Anyone who writes such a drastic book in such angry language would do well to distance themselves from the literary self. Saphia Azzeddine, born in Agadir in 1979, emphasizes in interviews that she herself grew up in a “sheltered” way. At the age of nine she came to France with her family, where she later studied sociology. She was primarily known as an actress and screenwriter before she presented her novel debut in 2008 with "Zornpraete". Three more novels have since followed by the attractive author, who critics and fans call the "modern Scheherazade". In Germany, she first attracted attention as a director in 2011, when she filmed her second novel, "My father is a cleaning lady".
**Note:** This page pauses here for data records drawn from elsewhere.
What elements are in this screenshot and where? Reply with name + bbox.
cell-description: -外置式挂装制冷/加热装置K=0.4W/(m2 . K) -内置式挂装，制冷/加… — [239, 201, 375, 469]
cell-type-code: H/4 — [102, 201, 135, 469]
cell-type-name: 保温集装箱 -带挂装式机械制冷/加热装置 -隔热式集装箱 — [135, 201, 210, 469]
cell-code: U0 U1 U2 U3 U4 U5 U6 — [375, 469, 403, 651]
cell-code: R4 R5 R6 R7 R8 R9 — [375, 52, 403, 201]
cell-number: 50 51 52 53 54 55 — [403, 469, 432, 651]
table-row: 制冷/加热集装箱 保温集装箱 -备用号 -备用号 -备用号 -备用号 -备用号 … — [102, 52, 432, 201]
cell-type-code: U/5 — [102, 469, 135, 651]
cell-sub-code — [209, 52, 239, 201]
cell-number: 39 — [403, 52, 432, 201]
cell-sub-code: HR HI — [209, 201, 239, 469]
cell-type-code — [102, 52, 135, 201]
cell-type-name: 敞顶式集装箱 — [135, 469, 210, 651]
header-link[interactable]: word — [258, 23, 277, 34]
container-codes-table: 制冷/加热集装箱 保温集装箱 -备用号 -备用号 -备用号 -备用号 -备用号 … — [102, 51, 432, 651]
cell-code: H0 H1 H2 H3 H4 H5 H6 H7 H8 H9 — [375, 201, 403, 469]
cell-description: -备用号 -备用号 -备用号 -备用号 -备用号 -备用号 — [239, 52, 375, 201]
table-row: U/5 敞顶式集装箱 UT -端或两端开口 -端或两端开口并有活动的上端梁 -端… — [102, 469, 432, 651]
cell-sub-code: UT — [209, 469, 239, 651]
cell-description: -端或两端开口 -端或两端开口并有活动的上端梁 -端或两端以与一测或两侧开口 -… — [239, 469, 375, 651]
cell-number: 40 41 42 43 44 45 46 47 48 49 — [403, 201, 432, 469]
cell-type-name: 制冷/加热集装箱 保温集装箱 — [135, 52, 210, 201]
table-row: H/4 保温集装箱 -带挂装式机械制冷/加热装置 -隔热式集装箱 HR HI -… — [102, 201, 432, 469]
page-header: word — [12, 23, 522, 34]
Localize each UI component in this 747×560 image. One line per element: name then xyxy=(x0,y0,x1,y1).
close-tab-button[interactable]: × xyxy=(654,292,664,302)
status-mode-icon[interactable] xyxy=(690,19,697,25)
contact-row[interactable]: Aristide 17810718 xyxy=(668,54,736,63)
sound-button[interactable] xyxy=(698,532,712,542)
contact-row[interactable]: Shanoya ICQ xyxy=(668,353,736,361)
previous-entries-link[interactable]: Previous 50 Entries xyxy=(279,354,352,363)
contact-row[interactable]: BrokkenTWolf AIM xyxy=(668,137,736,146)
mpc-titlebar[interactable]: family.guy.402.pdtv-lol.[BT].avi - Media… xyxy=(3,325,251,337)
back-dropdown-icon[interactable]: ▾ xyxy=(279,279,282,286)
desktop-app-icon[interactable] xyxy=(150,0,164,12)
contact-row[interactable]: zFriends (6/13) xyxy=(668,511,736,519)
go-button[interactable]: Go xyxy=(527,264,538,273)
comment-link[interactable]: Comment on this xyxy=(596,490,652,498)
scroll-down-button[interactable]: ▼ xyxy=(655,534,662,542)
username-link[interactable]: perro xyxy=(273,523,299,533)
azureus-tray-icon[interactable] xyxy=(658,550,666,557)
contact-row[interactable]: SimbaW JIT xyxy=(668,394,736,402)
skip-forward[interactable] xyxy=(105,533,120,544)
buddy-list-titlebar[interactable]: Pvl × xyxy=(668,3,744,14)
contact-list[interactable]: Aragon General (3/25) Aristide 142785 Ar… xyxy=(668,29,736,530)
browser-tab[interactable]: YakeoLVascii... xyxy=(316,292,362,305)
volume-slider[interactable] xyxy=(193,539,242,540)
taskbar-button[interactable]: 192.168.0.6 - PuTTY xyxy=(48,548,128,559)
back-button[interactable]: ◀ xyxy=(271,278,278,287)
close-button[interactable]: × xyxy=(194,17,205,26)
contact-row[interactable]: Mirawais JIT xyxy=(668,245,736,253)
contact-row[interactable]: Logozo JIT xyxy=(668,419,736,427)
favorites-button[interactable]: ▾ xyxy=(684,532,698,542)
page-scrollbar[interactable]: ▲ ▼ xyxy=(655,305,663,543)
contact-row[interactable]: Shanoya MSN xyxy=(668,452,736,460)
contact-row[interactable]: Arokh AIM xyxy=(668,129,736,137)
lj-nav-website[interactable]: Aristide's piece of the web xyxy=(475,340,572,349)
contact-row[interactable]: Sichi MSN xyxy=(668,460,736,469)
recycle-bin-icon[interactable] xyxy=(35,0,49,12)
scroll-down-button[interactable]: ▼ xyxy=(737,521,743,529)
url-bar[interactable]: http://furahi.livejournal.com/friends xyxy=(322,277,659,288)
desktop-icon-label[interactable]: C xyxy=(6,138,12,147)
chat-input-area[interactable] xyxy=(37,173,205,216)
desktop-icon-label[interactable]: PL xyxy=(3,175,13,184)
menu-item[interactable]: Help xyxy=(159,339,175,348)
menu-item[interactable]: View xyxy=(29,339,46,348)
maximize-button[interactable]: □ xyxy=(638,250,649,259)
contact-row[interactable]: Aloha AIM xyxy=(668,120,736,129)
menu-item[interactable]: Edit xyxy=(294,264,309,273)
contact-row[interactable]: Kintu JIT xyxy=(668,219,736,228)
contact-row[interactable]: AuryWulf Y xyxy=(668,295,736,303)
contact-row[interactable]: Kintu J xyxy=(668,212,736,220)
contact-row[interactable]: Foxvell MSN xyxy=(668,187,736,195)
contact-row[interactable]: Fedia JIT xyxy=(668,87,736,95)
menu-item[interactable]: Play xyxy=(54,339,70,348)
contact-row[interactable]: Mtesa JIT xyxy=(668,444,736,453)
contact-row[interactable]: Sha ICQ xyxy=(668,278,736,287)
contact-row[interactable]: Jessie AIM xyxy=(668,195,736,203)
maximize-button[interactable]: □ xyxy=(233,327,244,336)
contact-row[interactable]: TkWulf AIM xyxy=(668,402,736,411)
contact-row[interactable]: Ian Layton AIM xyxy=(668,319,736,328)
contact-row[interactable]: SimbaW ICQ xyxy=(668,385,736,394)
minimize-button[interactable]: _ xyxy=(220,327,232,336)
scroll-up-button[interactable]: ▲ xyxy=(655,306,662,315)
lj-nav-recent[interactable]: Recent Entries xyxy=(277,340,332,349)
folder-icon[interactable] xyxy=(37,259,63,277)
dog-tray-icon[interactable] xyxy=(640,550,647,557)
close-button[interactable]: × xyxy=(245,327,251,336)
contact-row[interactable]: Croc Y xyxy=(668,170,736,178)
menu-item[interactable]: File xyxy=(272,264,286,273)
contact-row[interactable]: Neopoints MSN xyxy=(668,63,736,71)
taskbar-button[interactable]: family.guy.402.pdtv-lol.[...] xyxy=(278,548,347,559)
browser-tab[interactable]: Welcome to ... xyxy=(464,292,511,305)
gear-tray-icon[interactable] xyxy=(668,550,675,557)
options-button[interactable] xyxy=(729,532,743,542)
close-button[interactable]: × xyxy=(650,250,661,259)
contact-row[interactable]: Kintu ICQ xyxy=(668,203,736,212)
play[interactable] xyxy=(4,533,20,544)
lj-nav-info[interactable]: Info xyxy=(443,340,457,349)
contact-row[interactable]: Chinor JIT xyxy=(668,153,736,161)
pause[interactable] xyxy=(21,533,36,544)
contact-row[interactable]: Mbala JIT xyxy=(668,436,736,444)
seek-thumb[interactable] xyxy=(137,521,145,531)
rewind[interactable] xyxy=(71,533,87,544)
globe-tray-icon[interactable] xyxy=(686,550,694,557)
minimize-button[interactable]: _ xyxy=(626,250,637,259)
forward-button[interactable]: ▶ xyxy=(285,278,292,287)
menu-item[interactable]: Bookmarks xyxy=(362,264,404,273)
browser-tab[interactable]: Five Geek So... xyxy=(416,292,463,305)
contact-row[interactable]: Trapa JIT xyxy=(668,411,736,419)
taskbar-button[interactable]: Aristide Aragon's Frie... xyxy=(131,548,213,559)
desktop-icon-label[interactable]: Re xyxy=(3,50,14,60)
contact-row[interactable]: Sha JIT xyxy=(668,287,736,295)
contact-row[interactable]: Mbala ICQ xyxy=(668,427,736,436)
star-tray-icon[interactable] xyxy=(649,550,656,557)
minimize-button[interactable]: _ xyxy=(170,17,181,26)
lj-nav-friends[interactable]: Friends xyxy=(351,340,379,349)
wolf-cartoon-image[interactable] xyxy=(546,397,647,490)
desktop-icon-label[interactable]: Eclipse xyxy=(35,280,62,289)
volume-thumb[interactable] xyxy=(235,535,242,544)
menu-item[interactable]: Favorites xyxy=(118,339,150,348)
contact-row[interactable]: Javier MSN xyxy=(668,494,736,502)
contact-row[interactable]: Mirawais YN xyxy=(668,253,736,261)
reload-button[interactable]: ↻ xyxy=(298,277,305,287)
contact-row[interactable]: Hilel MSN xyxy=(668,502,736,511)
With "Angry Prayers" Azzeddine has succeeded in writing a very idiosyncratic story of emancipation from the world beyond the veil. Jbara's disturbing directness, her sometimes vulgar language, the breaking of taboos with which she takes Allah to court, do not hide the fact that this idiosyncratic young woman makes decisions without mockery. And bear the consequences of it. Until she finally finds her inner peace.
Saphia Azzeddine: Anger Prayers. Novel. Wagenbach Verlag, Berlin. 121 pages, 16.90 euros.
Saphia Azzeddine, born December 12, 1979 in Agadir in the Kingdom of Morocco, is a Franco-Moroccan author and journalist who also works in the film industry as a director. Azzeddine's mother grew up in France while her father grew up in Figuig, Morocco. When Saphia was nine, the family emigrated to France, settling in the Ain department at Ferney-Voltaire, west of Geneva airport.
Saphia Azzeddine later studied sociology and published her first novel in French at the age of 29, which was translated into German five years later. Today Saphia Azzedine lives in Geneva and works there as a journalist.
2008: Confidence to Allah. Editions Leo Scheer, Paris, ISBN 978-2-7561-0119-4.
2013: German: Anger prayers. translated by Sabine Heymann. Wagenbach, Berlin, ISBN 978-3-8031-3248-2.
2009: Mon père est femme de ménage. Editions Leo Scheer, Paris, ISBN 978-2-7561-0195-8.
2010: La Mecque-Phuket. Editions Leo Scheer, Paris, ISBN 978-2-7561-0263-4.
2011: Heroes anonymous. Editions Leo Scheer, Paris, ISBN 978-2-7561-0337-2.
2013: Combien veux-tu m'épouser? Grasset, Paris, ISBN 978-2-246-80437-6.
movies as an actress
2010: Fasting in Italian (L'Italy) by Olivier Baroux.
as a producer and director
2011: Mon père est femme de ménage. The film received the Prix du public Europe I at the Festival international du film de comédie de l'Alpe d'Huez in 2011.